ACTIVITY >> Print every record exactly, omitting all pictures.

DATASET CONTENT >>

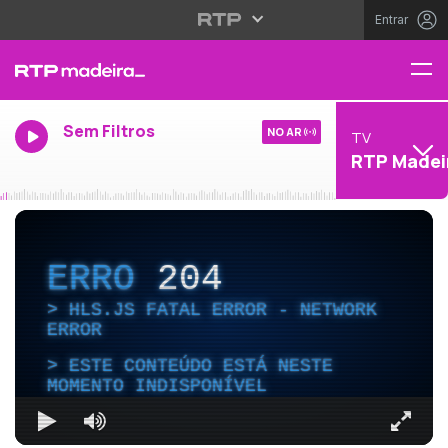
Entrar
Sem Filtros
NO AR
TV
RTP Madei
ERRO
204
HLS.JS FATAL ERROR - NETWORK
ERROR
ESTE CONTEÚDO ESTÁ NESTE
MOMENTO INDISPONÍVEL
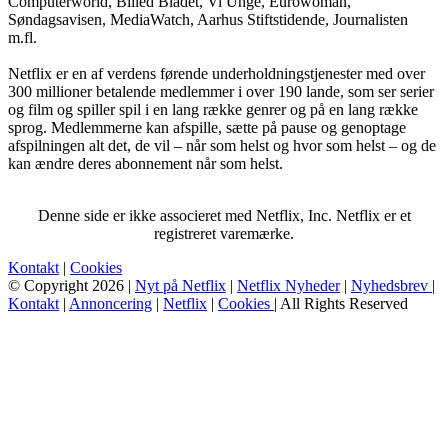
Computerworld, Billed Bladet, Vi Unge, Eurowoman,
Søndagsavisen, MediaWatch, Aarhus Stiftstidende, Journalisten
m.fl.
Netflix er en af verdens førende underholdningstjenester med over
300 millioner betalende medlemmer i over 190 lande, som ser serier
og film og spiller spil i en lang række genrer og på en lang række
sprog. Medlemmerne kan afspille, sætte på pause og genoptage
afspilningen alt det, de vil – når som helst og hvor som helst – og de
kan ændre deres abonnement når som helst.
Denne side er ikke associeret med Netflix, Inc. Netflix er et
registreret varemærke.
Kontakt
|
Cookies
© Copyright 2026 |
Nyt på Netflix
|
Netflix Nyheder
|
Nyhedsbrev
|
Kontakt
|
Annoncering
|
Netflix
|
Cookies
| All Rights Reserved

RESULT >>
Entrar
Sem Filtros
NO AR
TV
RTP Madei
ERRO
204
HLS.JS FATAL ERROR - NETWORK
ERROR
ESTE CONTEÚDO ESTÁ NESTE
MOMENTO INDISPONÍVEL
Computerworld, Billed Bladet, Vi Unge, Eurowoman,
Søndagsavisen, MediaWatch, Aarhus Stiftstidende, Journalisten
m.fl.
Netflix er en af verdens førende underholdningstjenester med over
300 millioner betalende medlemmer i over 190 lande, som ser serier
og film og spiller spil i en lang række genrer og på en lang række
sprog. Medlemmerne kan afspille, sætte på pause og genoptage
afspilningen alt det, de vil – når som helst og hvor som helst – og de
kan ændre deres abonnement når som helst.
Denne side er ikke associeret med Netflix, Inc. Netflix er et
registreret varemærke.
Kontakt
|
Cookies
© Copyright 2026 |
Nyt på Netflix
|
Netflix Nyheder
|
Nyhedsbrev
|
Kontakt
|
Annoncering
|
Netflix
|
Cookies
| All Rights Reserved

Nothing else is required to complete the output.